EXERCISE MATERIALS
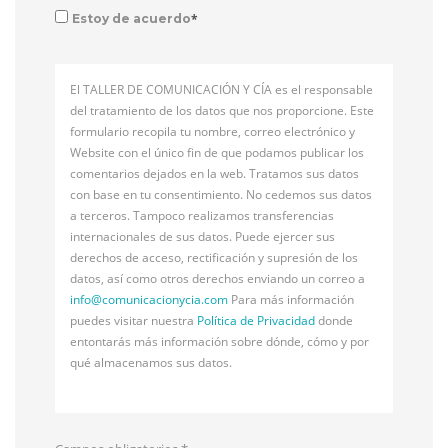
*
Estoy de acuerdo
El TALLER DE COMUNICACIÓN Y CÍA es el responsable
del tratamiento de los datos que nos proporcione. Este
formulario recopila tu nombre, correo electrónico y
Website con el único fin de que podamos publicar los
comentarios dejados en la web. Tratamos sus datos
con base en tu consentimiento. No cedemos sus datos
a terceros. Tampoco realizamos transferencias
internacionales de sus datos. Puede ejercer sus
derechos de acceso, rectificación y supresión de los
datos, así como otros derechos enviando un correo a
info@
comunicacionycia.com
Para más información
puedes visitar nuestra
Política de Privacidad
donde
entontarás más información sobre dónde, cómo y por
qué almacenamos sus datos.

YOUR TASK
Wherever a line in the listing contains the word "información", copy that line out.

TASK OUTPUT
Para más información
entontarás más información sobre dónde, cómo y por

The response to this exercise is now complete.